MicroRNA Signatures in Serous Ovarian Cancer: A Comparison of Prognostic Marker Targets in African Americans and Caucasians

Ovarian cancer (OC) is the second most common gynecologic malignancy in the U.S. and the leading cause of death among cancers of the female reproductive system. Notably, mortality rates have disproportionately increased among women of African ancestry compared to those of Asian or European descent. Identifying microRNA (miRNA) signatures linked to these racial disparities may improve prognostic tools and guide personalized treatment. In this study, we first identified key prognostic markers for overall survival in serous ovarian cancer (SOC) from TCGA via the Human Protein Atlas, including ITGB1 (p=0.00033), TIMP3 (p=0.0035), and BRAF (p=0.026). Using TargetScanHuman v8.0, we predicted miRNAs targeting these genes and selected those commonly associated: miR-192, miR-30d, hsa-miR-16-5p, miR-143-3p, and miR-20a-5p. Formalin-fixed, paraffin-embedded (FFPE), and fresh SOC tissue samples from African American and Caucasian patients were collected post-surgery at Loma Linda University (2010–2023). Total RNA was extracted, followed by cDNA synthesis and qRT-PCR to assess miRNA expression.
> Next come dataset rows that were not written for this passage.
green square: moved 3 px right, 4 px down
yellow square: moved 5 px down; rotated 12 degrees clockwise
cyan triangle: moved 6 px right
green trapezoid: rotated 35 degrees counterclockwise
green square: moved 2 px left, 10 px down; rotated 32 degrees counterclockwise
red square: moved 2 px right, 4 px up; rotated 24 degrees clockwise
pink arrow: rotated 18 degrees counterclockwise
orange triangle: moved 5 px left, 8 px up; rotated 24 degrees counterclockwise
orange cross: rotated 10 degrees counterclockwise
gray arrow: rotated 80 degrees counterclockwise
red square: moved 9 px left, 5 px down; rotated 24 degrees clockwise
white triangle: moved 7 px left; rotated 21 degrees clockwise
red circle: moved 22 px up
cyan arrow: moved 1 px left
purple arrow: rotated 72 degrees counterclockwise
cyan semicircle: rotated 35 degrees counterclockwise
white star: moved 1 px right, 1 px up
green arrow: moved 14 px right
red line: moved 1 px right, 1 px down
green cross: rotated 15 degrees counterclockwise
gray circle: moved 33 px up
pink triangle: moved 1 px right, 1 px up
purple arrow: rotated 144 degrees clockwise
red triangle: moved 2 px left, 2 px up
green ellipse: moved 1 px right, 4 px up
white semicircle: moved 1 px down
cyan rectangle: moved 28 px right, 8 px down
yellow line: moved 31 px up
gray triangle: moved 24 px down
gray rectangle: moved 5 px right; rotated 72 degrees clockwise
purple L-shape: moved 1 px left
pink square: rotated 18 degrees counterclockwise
Expression data from LLU were then correlated with clinicopathologic data from TCGA (n=445). miR-192-5p emerged as the most significant, showing marginal differential expression in LLU samples (p=0.0712) and a significant correlation with survival in TCGA (p=0.021). Further pathway enrichment and gene ontology analyses using miRTargetLink2.0 and Enrichr linked miR-192, miR-16-5p, miR-143-3p, and miR-20a-5p to ITGB1; miR-143-3p/miR-145-5p to BRAF; and miR-16-5p and miR-30c/d to TIMP3. These findings suggest miRNA signatures, particularly miR-192-5p, may have clinical relevance in addressing racial disparities in OC prognosis and therapy.